Phentermine/topiramate (Qsymia) combines a centrally acting appetite suppressant (phentermine) with an antiepileptic agent (topiramate) in an extended-release capsule. It is labeled for use as an adjunct to exercise and a reduced-calorie diet for chronic weight management in adults with a body mass index (BMI) of 27 kg per m2 or greater and at least one weight-related comorbidity, or with a BMI of at least 30 kg per m2.1 Phentermine/topiramate is a controlled substance (U.S. Food and Drug Administration [FDA] schedule IV).
|Phentermine/topiramate (Qsymia)||3.75/23 mg once daily||Capsules: 3.75/23 mg, 7.5/46 mg, 11.25/69 mg, 15/92 mg||$160|
Potential safety issues with phentermine/topiramate include nephrolithiasis, cardiac risk, and teratogenicity. In two 56-week randomized controlled trials with a total of more than 3,500 participants, patients taking phentermine/topiramate did not have more serious adverse events than those taking placebo, with one exception: 1% of patients taking the highest dose (15/92 mg) developed significant nephrolithiasis. Phentermine/topiramate does not increase symptoms of depression, even in patients with preexisting major depression. It does not increase the risk of arrhythmias, valve disease, or myocardial infarction, although studies to date excluded patients with known cardiac problems. Because patients had a dose-dependent increase in heart rate, the FDA is requiring postmarketing evaluation of cardiovascular safety. Phentermine/topiramate is an FDA pregnancy category X drug. In animal and human studies, topiramate has been associated with a risk of cleft lip.
Phentermine/topiramate is well tolerated by most patients. Common side effects are dose dependent and include dry mouth, constipation, paresthesia, insomnia, irritability, and altered taste sensation. These effects typically develop in less than 10% of patients at the lowest dose (3.75/23 mg), 15% at the recommended dose (7.5/46 mg), and between 10% and 20% at the highest dose (15/92 mg). In clinical trials, patients taking phentermine/topiramate were less likely to drop out than patients taking placebo.

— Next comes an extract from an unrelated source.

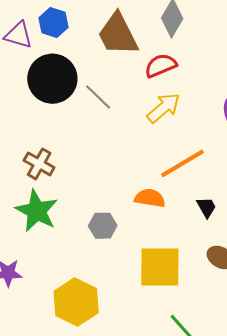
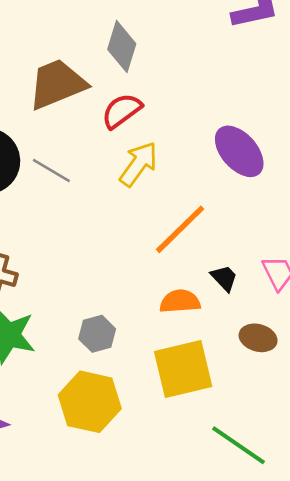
brown trapezoid: (118, 34) -> (57, 84), turned 108
orange semicircle: (150, 198) -> (180, 301), moved
yellow hexagon: (76, 302) -> (90, 402), moved

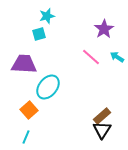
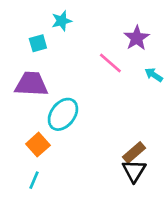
cyan square: (39, 34) -> (38, 43), moved
pink line: (91, 57) -> (110, 63), moved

Combining phentermine/topiramate with a reduced-calorie diet results in greater weight loss than combining reduced calories and increased activity. After one year of treatment, patients taking the maximum dose (15/92 mg) will have lost an average of 11% of their body weight, and those taking the lower dose (7.5/46 mg) will have lost an average of 7% to 8% of their weight. To achieve 5% weight loss (the threshold for clinically meaningful weight loss), three to four patients need to be treated at the lower dose and two to three patients treated at the higher dose for 56 weeks for one additional patient to reach this threshold (number needed to treat [NNT] = 3 to 4, and NNT = 2 to 3, respectively). To achieve 10% weight loss, four to nine patients need to be treated at the lower dose and three patients treated at the higher dose for 56 weeks for one additional patient to reach this threshold (NNT = 4 to 9, and NNT = 3, respectively).

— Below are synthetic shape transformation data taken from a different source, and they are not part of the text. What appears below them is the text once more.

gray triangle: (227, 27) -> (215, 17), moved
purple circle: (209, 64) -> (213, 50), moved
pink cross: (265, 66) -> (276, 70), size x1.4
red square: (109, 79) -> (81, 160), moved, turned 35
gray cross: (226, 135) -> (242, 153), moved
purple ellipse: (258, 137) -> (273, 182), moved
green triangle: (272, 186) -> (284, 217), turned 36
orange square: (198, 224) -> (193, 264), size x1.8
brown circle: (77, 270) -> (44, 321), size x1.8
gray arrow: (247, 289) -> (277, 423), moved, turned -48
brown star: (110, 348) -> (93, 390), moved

The benefit of this weight loss is not known. Over two years, systolic and diastolic blood pressure will be lowered by 3 to 5 mm Hg, and in patients with type 2 diabetes mellitus, A1C levels will be lowered by 0.2% to 0.4%.2 Patients with type 2 diabetes and those with hypertension may require less medication to control these conditions.2 Patient-oriented outcomes such as the development of osteoarthritis, diabetes, hypertension, and mortality have not been studied. It is unknown if weight loss is sustained after stopping the medication.
A 30-day supply of phentermine/topiramate (3.75/23 mg) costs approximately $160. Other FDA-approved medications for the treatment of obesity include lorcaserin (Belviq; $213 for a 30-day supply), orlistat (Xenical; $470), and phentermine ($16).
Patients should take phentermine/topiramate once a day in the morning, with or without food, to lessen the likelihood of insomnia. Patients are instructed to start at the lowest daily dosage (3.75/23 mg) and increase after 14 days to the target dosage (7.5/46 mg per day). If patients do not lose 3% of their body weight after 12 weeks, the dosage should be increased to 11.25/69 mg once daily for another 14 days before increasing to the maximum dosage of 15/92 mg per day. Patients should stop taking phentermine/topiramate after 12 weeks at this dose if they have not lost 5% of their body weight.
Women of childbearing age should have a negative pregnancy test before starting treatment and should continue to have monthly testing during treatment. They should use reliable contraception and discontinue treatment immediately if they conceive.1 Phentermine/topiramate can be dispensed only by certified pharmacies, whose pharmacists are required to give women appropriate counseling regarding pregnancy prevention. Physician training and a list of certified pharmacies are available online.3
Phentermine/topiramate has been shown to be a good option for sustained weight loss in patients who are unable to lose weight with diet and exercise alone. It should not be given to patients with a history of significant heart disease, and women of childbearing age should use contraception and have regular pregnancy tests when taking phentermine/topiramate.